Start of Task data
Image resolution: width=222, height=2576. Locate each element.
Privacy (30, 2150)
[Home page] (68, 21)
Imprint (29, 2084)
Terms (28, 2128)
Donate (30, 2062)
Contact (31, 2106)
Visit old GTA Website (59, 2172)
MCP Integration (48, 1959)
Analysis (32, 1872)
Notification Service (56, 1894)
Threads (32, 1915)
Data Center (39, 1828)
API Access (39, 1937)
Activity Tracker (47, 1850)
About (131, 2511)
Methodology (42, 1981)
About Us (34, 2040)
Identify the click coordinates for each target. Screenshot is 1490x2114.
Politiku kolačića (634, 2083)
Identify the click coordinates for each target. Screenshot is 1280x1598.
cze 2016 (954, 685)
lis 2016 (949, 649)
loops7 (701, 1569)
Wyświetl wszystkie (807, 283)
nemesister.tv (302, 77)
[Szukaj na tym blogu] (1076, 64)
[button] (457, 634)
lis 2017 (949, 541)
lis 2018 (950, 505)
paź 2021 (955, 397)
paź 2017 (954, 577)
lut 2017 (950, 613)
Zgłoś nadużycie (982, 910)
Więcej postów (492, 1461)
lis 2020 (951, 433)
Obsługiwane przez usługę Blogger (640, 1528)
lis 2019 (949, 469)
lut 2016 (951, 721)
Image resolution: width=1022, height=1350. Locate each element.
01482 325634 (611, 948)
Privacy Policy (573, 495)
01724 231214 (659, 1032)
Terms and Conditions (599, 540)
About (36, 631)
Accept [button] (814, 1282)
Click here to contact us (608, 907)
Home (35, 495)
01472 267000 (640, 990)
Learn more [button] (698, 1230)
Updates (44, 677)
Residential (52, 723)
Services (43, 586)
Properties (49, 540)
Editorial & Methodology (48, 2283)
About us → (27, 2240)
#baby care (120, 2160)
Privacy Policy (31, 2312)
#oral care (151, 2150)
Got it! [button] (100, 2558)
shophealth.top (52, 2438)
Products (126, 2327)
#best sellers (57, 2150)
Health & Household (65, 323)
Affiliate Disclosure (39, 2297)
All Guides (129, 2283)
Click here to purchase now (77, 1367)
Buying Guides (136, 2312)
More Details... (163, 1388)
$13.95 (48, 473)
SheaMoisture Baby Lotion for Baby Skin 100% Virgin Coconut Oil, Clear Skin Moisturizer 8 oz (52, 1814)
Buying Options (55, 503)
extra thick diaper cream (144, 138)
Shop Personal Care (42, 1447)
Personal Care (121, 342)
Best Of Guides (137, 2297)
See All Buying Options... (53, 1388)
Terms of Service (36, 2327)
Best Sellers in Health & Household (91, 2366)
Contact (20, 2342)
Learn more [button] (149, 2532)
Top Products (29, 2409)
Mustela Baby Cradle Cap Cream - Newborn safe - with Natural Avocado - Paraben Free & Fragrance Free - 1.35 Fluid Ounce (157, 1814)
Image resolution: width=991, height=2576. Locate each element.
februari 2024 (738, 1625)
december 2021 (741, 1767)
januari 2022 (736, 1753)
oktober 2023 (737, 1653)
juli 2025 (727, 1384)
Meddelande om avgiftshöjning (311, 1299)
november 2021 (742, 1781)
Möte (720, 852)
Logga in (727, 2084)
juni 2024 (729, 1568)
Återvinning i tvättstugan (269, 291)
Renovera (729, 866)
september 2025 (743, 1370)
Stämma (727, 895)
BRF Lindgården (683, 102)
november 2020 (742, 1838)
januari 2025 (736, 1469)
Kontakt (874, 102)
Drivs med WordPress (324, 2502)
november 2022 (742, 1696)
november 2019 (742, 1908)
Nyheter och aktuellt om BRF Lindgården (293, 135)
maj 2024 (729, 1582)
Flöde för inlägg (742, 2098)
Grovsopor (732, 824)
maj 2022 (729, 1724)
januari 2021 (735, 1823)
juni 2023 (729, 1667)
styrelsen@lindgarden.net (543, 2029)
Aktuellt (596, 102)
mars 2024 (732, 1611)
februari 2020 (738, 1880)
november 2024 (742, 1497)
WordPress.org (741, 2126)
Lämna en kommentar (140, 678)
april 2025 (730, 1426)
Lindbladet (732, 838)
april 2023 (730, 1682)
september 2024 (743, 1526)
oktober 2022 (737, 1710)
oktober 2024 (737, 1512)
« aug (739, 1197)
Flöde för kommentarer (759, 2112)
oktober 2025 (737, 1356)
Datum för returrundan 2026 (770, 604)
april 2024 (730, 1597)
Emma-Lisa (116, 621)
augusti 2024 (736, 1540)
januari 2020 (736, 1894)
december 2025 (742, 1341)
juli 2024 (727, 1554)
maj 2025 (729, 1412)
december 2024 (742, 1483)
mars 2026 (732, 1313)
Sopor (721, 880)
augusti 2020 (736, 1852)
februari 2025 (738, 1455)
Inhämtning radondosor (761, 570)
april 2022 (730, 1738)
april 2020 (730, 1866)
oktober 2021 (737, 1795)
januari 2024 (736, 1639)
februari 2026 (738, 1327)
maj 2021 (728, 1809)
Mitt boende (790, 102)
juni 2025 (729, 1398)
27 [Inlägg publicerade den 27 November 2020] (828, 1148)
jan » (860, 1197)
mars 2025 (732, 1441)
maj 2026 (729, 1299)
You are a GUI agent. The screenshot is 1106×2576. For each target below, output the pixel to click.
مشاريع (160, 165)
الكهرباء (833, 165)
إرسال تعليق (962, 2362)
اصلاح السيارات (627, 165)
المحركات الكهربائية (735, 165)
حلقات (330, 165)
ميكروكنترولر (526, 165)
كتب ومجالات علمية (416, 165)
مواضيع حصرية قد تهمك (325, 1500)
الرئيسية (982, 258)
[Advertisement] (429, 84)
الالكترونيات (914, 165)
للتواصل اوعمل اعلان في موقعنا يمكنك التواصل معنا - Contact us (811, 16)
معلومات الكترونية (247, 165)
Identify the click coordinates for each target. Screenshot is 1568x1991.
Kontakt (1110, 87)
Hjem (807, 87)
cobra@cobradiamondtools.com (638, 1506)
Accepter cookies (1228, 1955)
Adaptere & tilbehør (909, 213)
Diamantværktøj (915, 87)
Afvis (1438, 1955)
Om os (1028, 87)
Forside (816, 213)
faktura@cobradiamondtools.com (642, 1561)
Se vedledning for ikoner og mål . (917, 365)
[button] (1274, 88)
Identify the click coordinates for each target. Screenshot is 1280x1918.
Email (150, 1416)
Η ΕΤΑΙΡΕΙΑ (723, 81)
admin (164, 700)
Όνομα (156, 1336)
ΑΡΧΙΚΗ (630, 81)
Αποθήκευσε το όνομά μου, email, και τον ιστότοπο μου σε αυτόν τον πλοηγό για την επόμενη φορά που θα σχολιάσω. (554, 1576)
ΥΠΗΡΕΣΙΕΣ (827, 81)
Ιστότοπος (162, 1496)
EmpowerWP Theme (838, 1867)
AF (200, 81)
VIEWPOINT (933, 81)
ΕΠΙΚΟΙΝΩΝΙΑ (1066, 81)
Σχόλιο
End of Task data
## Prompt
Without leaving anything out, quote all the data.

## Result below
Image resolution: width=222, height=2576. Locate each element.
Privacy (30, 2150)
[Home page] (68, 21)
Imprint (29, 2084)
Terms (28, 2128)
Donate (30, 2062)
Contact (31, 2106)
Visit old GTA Website (59, 2172)
MCP Integration (48, 1959)
Analysis (32, 1872)
Notification Service (56, 1894)
Threads (32, 1915)
Data Center (39, 1828)
API Access (39, 1937)
Activity Tracker (47, 1850)
About (131, 2511)
Methodology (42, 1981)
About Us (34, 2040)
Identify the click coordinates for each target. Screenshot is 1490x2114.
Politiku kolačića (634, 2083)
Identify the click coordinates for each target. Screenshot is 1280x1598.
cze 2016 (954, 685)
lis 2016 (949, 649)
loops7 (701, 1569)
Wyświetl wszystkie (807, 283)
nemesister.tv (302, 77)
[Szukaj na tym blogu] (1076, 64)
[button] (457, 634)
lis 2017 (949, 541)
lis 2018 (950, 505)
paź 2021 (955, 397)
paź 2017 (954, 577)
lut 2017 (950, 613)
Zgłoś nadużycie (982, 910)
Więcej postów (492, 1461)
lis 2020 (951, 433)
Obsługiwane przez usługę Blogger (640, 1528)
lis 2019 (949, 469)
lut 2016 (951, 721)
Image resolution: width=1022, height=1350. Locate each element.
01482 325634 (611, 948)
Privacy Policy (573, 495)
01724 231214 (659, 1032)
Terms and Conditions (599, 540)
About (36, 631)
Accept [button] (814, 1282)
Click here to contact us (608, 907)
Home (35, 495)
01472 267000 (640, 990)
Learn more [button] (698, 1230)
Updates (44, 677)
Residential (52, 723)
Services (43, 586)
Properties (49, 540)
Editorial & Methodology (48, 2283)
About us → (27, 2240)
#baby care (120, 2160)
Privacy Policy (31, 2312)
#oral care (151, 2150)
Got it! [button] (100, 2558)
shophealth.top (52, 2438)
Products (126, 2327)
#best sellers (57, 2150)
Health & Household (65, 323)
Affiliate Disclosure (39, 2297)
All Guides (129, 2283)
Click here to purchase now (77, 1367)
Buying Guides (136, 2312)
More Details... (163, 1388)
$13.95 (48, 473)
SheaMoisture Baby Lotion for Baby Skin 100% Virgin Coconut Oil, Clear Skin Moisturizer 8 oz (52, 1814)
Buying Options (55, 503)
extra thick diaper cream (144, 138)
Shop Personal Care (42, 1447)
Personal Care (121, 342)
Best Of Guides (137, 2297)
See All Buying Options... (53, 1388)
Terms of Service (36, 2327)
Best Sellers in Health & Household (91, 2366)
Contact (20, 2342)
Learn more [button] (149, 2532)
Top Products (29, 2409)
Mustela Baby Cradle Cap Cream - Newborn safe - with Natural Avocado - Paraben Free & Fragrance Free - 1.35 Fluid Ounce (157, 1814)
Image resolution: width=991, height=2576. Locate each element.
februari 2024 (738, 1625)
december 2021 (741, 1767)
januari 2022 (736, 1753)
oktober 2023 (737, 1653)
juli 2025 (727, 1384)
Meddelande om avgiftshöjning (311, 1299)
november 2021 (742, 1781)
Möte (720, 852)
Logga in (727, 2084)
juni 2024 (729, 1568)
Återvinning i tvättstugan (269, 291)
Renovera (729, 866)
september 2025 (743, 1370)
Stämma (727, 895)
BRF Lindgården (683, 102)
november 2020 (742, 1838)
januari 2025 (736, 1469)
Kontakt (874, 102)
Drivs med WordPress (324, 2502)
november 2022 (742, 1696)
november 2019 (742, 1908)
Nyheter och aktuellt om BRF Lindgården (293, 135)
maj 2024 (729, 1582)
Flöde för inlägg (742, 2098)
Grovsopor (732, 824)
maj 2022 (729, 1724)
januari 2021 (735, 1823)
juni 2023 (729, 1667)
styrelsen@lindgarden.net (543, 2029)
Aktuellt (596, 102)
mars 2024 (732, 1611)
februari 2020 (738, 1880)
november 2024 (742, 1497)
WordPress.org (741, 2126)
Lämna en kommentar (140, 678)
april 2025 (730, 1426)
Lindbladet (732, 838)
april 2023 (730, 1682)
september 2024 (743, 1526)
oktober 2022 (737, 1710)
oktober 2024 (737, 1512)
« aug (739, 1197)
Flöde för kommentarer (759, 2112)
oktober 2025 (737, 1356)
Datum för returrundan 2026 (770, 604)
april 2024 (730, 1597)
Emma-Lisa (116, 621)
augusti 2024 (736, 1540)
januari 2020 (736, 1894)
december 2025 (742, 1341)
juli 2024 (727, 1554)
maj 2025 (729, 1412)
december 2024 (742, 1483)
mars 2026 (732, 1313)
Sopor (721, 880)
augusti 2020 (736, 1852)
februari 2025 (738, 1455)
Inhämtning radondosor (761, 570)
april 2022 (730, 1738)
april 2020 (730, 1866)
oktober 2021 (737, 1795)
januari 2024 (736, 1639)
februari 2026 (738, 1327)
maj 2021 (728, 1809)
Mitt boende (790, 102)
juni 2025 (729, 1398)
27 [Inlägg publicerade den 27 November 2020] (828, 1148)
jan » (860, 1197)
mars 2025 (732, 1441)
maj 2026 (729, 1299)
You are a GUI agent. The screenshot is 1106×2576. For each target below, output the pixel to click.
مشاريع (160, 165)
الكهرباء (833, 165)
إرسال تعليق (962, 2362)
اصلاح السيارات (627, 165)
المحركات الكهربائية (735, 165)
حلقات (330, 165)
ميكروكنترولر (526, 165)
كتب ومجالات علمية (416, 165)
مواضيع حصرية قد تهمك (325, 1500)
الرئيسية (982, 258)
[Advertisement] (429, 84)
الالكترونيات (914, 165)
للتواصل اوعمل اعلان في موقعنا يمكنك التواصل معنا - Contact us (811, 16)
معلومات الكترونية (247, 165)
Identify the click coordinates for each target. Screenshot is 1568x1991.
Kontakt (1110, 87)
Hjem (807, 87)
cobra@cobradiamondtools.com (638, 1506)
Accepter cookies (1228, 1955)
Adaptere & tilbehør (909, 213)
Diamantværktøj (915, 87)
Afvis (1438, 1955)
Om os (1028, 87)
Forside (816, 213)
faktura@cobradiamondtools.com (642, 1561)
Se vedledning for ikoner og mål . (917, 365)
[button] (1274, 88)
Identify the click coordinates for each target. Screenshot is 1280x1918.
Email (150, 1416)
Η ΕΤΑΙΡΕΙΑ (723, 81)
admin (164, 700)
Όνομα (156, 1336)
ΑΡΧΙΚΗ (630, 81)
Αποθήκευσε το όνομά μου, email, και τον ιστότοπο μου σε αυτόν τον πλοηγό για την επόμενη φορά που θα σχολιάσω. (554, 1576)
ΥΠΗΡΕΣΙΕΣ (827, 81)
Ιστότοπος (162, 1496)
EmpowerWP Theme (838, 1867)
AF (200, 81)
VIEWPOINT (933, 81)
ΕΠΙΚΟΙΝΩΝΙΑ (1066, 81)
Σχόλιο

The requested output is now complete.